Supplied data -
┌──

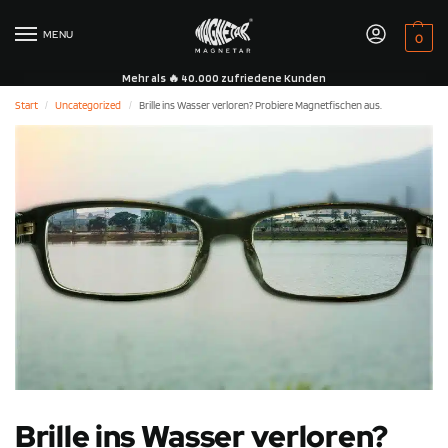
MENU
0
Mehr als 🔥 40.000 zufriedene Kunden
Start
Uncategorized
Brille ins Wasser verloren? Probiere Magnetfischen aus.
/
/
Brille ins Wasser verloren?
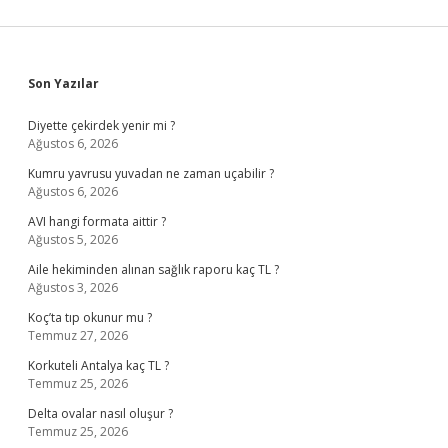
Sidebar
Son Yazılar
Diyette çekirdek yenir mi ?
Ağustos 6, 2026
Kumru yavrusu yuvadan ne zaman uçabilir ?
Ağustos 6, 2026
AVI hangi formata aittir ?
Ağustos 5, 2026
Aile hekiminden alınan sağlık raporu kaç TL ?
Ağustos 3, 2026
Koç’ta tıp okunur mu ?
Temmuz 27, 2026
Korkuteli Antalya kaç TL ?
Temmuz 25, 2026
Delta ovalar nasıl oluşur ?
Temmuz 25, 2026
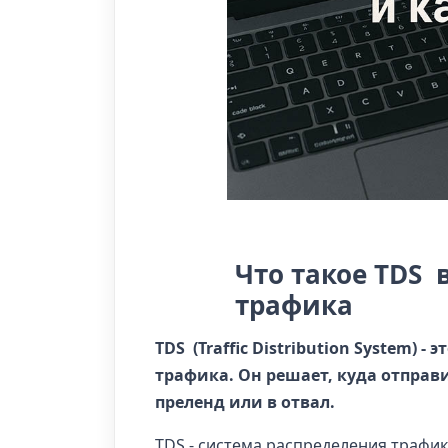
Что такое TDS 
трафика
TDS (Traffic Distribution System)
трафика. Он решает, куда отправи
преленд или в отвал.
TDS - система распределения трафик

└──
┌──

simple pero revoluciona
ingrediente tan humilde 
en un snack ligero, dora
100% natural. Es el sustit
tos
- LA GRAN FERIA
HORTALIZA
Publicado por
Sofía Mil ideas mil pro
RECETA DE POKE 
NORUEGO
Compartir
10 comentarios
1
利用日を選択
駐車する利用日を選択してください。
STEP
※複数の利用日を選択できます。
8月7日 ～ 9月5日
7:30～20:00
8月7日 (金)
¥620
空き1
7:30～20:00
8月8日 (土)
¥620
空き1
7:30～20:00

└──

Aim of the exercise -
Filter the records above and return every line that holds the word "Brille".

Problem solution -
Brille ins Wasser verloren? Probiere Magnetfischen aus.
Brille ins Wasser verloren?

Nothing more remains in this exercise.